[Opening MATERIAL FOR THIS EXERCISE section]

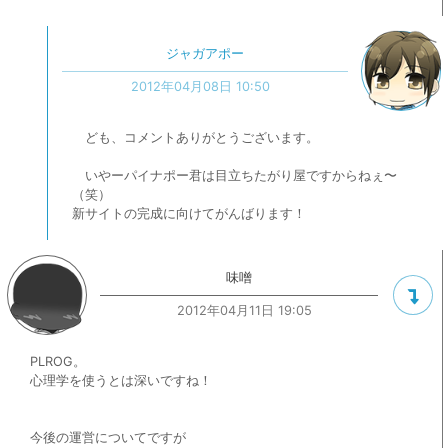
ジャガアポー
2012年04月08日 10:50
ども、コメントありがとうございます。
いやーパイナポー君は目立ちたがり屋ですからねぇ〜
（笑）
新サイトの完成に向けてがんばります！
味噌
2012年04月11日 19:05
PLROG。
心理学を使うとは深いですね！
今後の運営についてですが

[Closing MATERIAL FOR THIS EXERCISE section]

_TASK BRIEF_
All records above must be copied exactly, though the pictures they hold are to be left out.

_SOLUTION BELOW_
ジャガアポー
2012年04月08日 10:50
ども、コメントありがとうございます。
いやーパイナポー君は目立ちたがり屋ですからねぇ〜
（笑）
新サイトの完成に向けてがんばります！
味噌
2012年04月11日 19:05
PLROG。
心理学を使うとは深いですね！
今後の運営についてですが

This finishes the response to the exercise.